Oxford University Press has appointed Hong Kong-based CTPS to provide an end-to-end solution covering digital printing (using HP inkjet web and HP Indigo technology), mailing solutions, inventory management, warehousing and distribution of printed products to subscribers in 27 countries throughout Asia Pacific and beyond. The signing of the two-year contract covered nearly 60 OUP journals, primarily from the humanities, social sciences and science/medical disciplines, with quantities ranging between 70 copies and 5,000 copies. Publication of these journals varies from two to 26 times per year.

For CTPS global business director, John Currie, the HP digital technology is a good fit to provide OUP with a cost-effective print solution. “The print quality requirements and average number of copies are right at the sweet spot for HP inkjet and HP Indigo. OUP’s move into digital printing for its journals in Asia signals a growing awareness among publishers to look into improving supply chain efficiencies through short-run and on-demand printing, reducing inventory, and saving shipping and distribution costs.”

For production and estimating manager Claire Humphrey of OUP, there will be more use of digital as print runs drop and inkjet printing quality gets better. “At the same time, publishers need to partner up- and down-stream to further drive the migration of journals to digital printing. We can’t just expect the technology to get better; we have to partner with the print service providers to make sure the choice of substrates meets our needs, and also work with professional societies to find the best solutions for their needs. That’s what we are doing with CTPS—it’s the only way.”

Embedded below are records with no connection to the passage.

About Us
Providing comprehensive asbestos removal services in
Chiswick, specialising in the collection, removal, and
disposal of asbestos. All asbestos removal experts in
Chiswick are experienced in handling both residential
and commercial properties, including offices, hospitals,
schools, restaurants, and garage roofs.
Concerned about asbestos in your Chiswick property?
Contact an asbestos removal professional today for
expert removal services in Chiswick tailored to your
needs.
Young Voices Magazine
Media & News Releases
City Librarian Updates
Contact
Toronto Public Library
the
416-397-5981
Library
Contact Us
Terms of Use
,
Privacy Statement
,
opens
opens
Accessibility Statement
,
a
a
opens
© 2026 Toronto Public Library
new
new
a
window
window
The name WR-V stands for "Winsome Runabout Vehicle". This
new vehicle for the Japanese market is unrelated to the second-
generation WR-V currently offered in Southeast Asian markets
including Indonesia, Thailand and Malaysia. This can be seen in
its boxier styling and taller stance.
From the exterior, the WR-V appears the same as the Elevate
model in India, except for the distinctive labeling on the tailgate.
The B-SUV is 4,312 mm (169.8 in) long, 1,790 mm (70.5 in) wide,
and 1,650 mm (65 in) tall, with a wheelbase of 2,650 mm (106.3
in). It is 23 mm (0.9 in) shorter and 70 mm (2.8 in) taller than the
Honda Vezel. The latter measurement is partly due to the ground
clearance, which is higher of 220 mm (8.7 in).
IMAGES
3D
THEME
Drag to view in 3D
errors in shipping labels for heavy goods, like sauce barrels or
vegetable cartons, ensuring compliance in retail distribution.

CTPS, the first print manufacturer in Asia Pacific to install HP ink jet and Indigo technology back in 2011, is seeing adoption in digital applications picking up in the book and journal segments. By and large, publishers are beginning to grasp the digital printing model, and are more open to explore digital applications that fit their specific segment. And instead of looking purely at unit cost per book, production managers are factoring in the total cost, which covers inventory and warehousing and the whole supply chain.

In Asia, where its offset manufacturing prowess is known globally, digital printing remains pretty much the (new) underdog. But this move by OUP to get CTPS to print digitally and distribute its journals regionally (and beyond) goes a long way in acknowledging the feasibility and future growth of a new manufacturing model.